## Assigned task
Copy down every line of the data that follows exactly. Omit the pictures.

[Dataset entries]
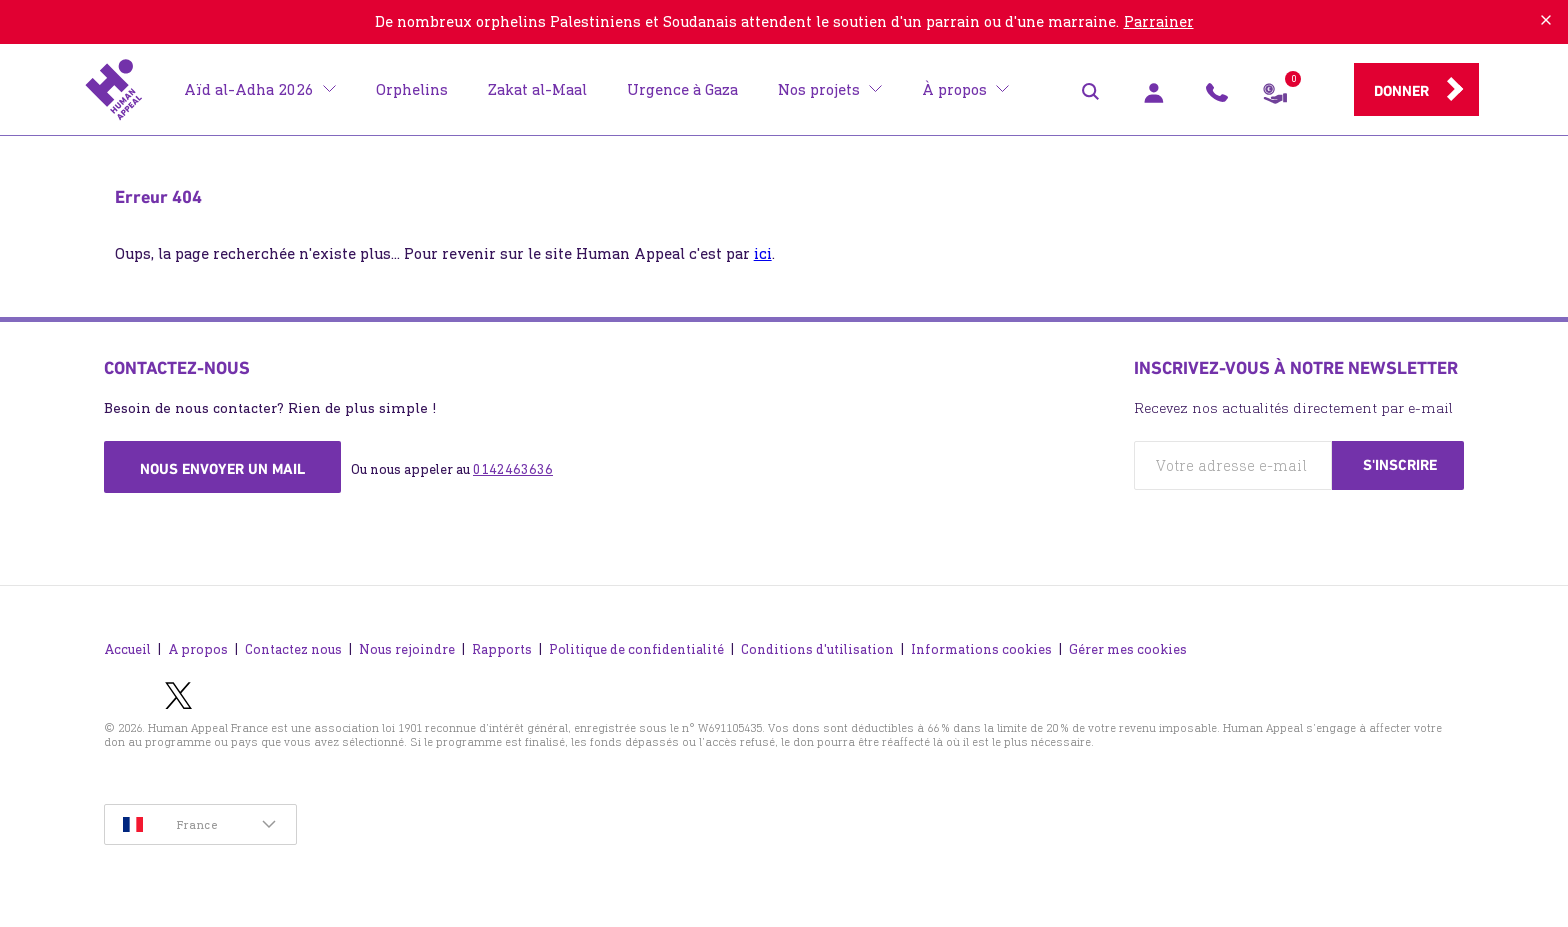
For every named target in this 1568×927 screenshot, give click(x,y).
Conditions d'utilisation (817, 649)
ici (763, 253)
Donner (1401, 91)
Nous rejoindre (407, 649)
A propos (198, 649)
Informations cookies (981, 649)
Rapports (502, 649)
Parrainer (1159, 21)
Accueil (127, 649)
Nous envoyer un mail (222, 469)
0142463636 (513, 469)
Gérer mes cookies (1128, 649)
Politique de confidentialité (636, 649)
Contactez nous (293, 649)
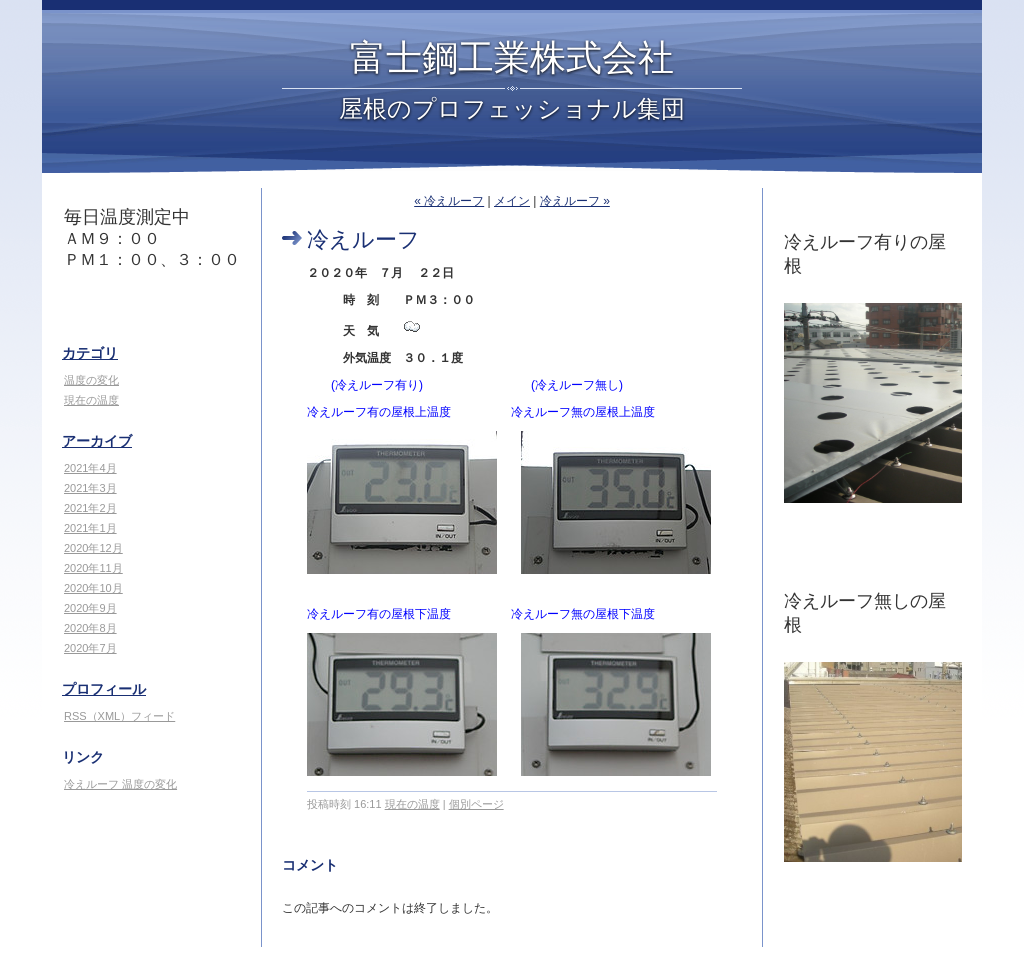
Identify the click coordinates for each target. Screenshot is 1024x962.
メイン (512, 201)
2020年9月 (90, 608)
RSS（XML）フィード (119, 716)
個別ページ (476, 804)
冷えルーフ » (575, 201)
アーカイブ (97, 441)
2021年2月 (90, 508)
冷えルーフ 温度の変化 (120, 784)
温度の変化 (91, 380)
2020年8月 (90, 628)
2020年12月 (93, 548)
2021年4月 (90, 468)
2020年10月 (93, 588)
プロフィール (104, 689)
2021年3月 (90, 488)
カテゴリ (90, 353)
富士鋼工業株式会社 (512, 58)
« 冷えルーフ (449, 201)
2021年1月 (90, 528)
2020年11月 (93, 568)
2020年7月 (90, 648)
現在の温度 (91, 400)
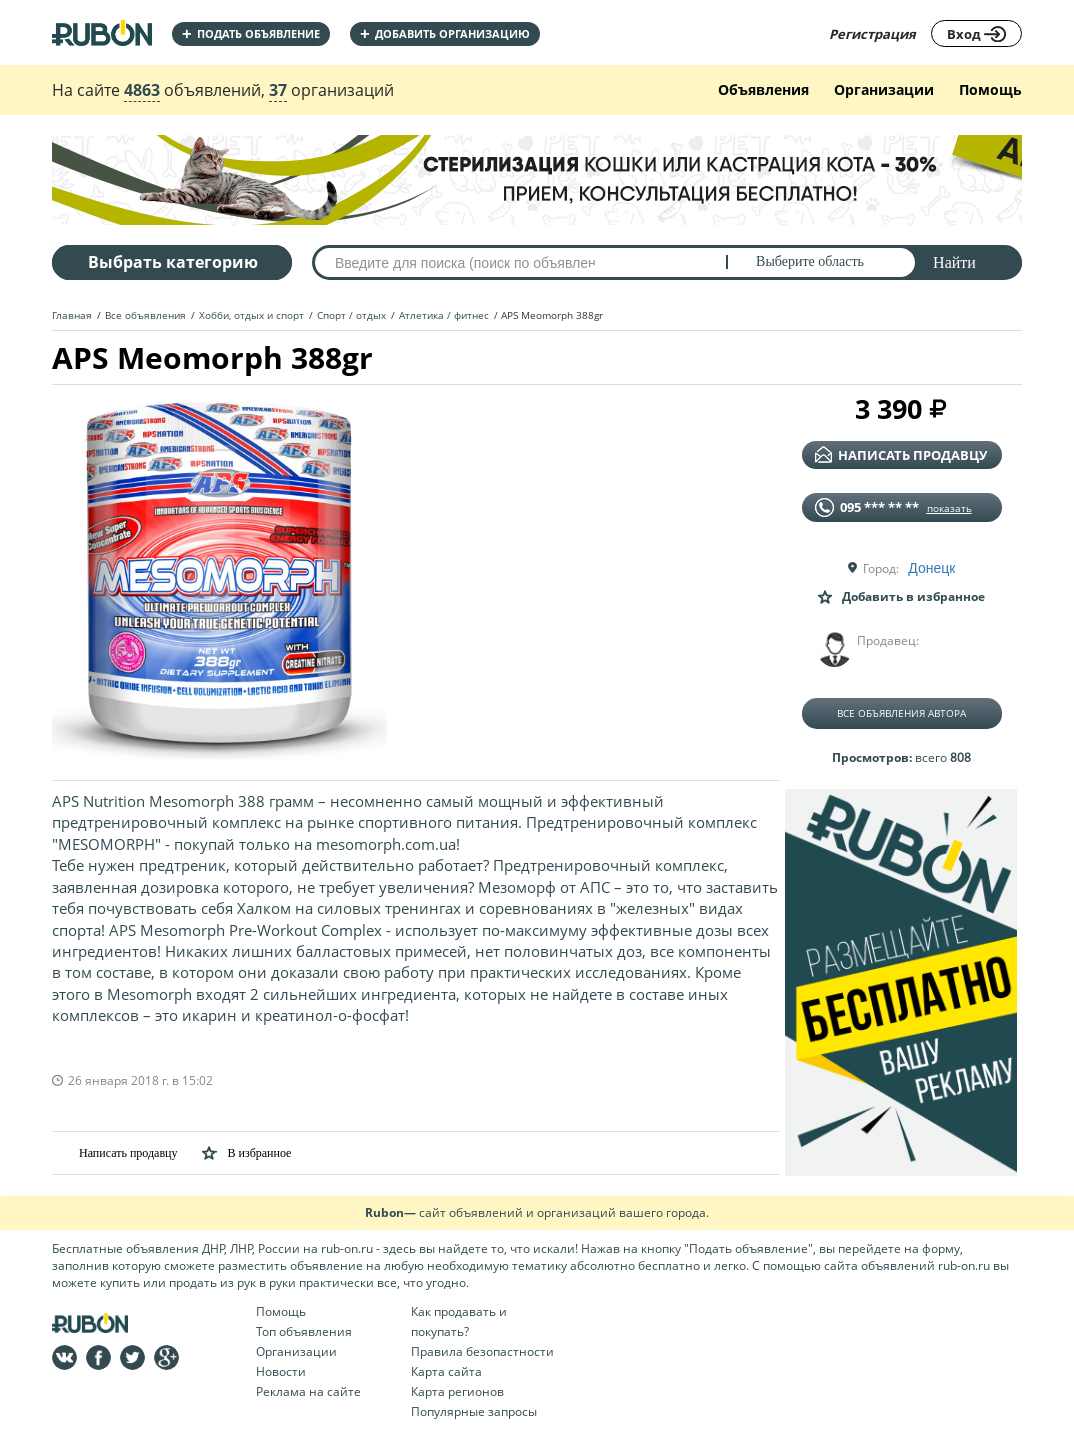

## Solution for this task
For every named target in this 1568×927 screenshot, give click(x,y).
Conditions d'utilisation (817, 649)
ici (763, 253)
Donner (1401, 91)
Nous rejoindre (407, 649)
A propos (198, 649)
Informations cookies (981, 649)
Rapports (502, 649)
Parrainer (1159, 21)
Accueil (127, 649)
Nous envoyer un mail (222, 469)
0142463636 (513, 469)
Gérer mes cookies (1128, 649)
Politique de confidentialité (636, 649)
Contactez nous (293, 649)
Identify the click coordinates for each target. Screenshot is 1024x962.
メイン (512, 201)
2020年9月 (90, 608)
RSS（XML）フィード (119, 716)
個別ページ (476, 804)
冷えルーフ » (575, 201)
アーカイブ (97, 441)
2021年2月 (90, 508)
冷えルーフ 温度の変化 (120, 784)
温度の変化 (91, 380)
2020年8月 (90, 628)
2020年12月 (93, 548)
2021年4月 (90, 468)
2020年10月 (93, 588)
プロフィール (104, 689)
2021年3月 (90, 488)
カテゴリ (90, 353)
富士鋼工業株式会社 (512, 58)
« 冷えルーフ (449, 201)
2021年1月 (90, 528)
2020年11月 (93, 568)
2020年7月 (90, 648)
現在の温度 (91, 400)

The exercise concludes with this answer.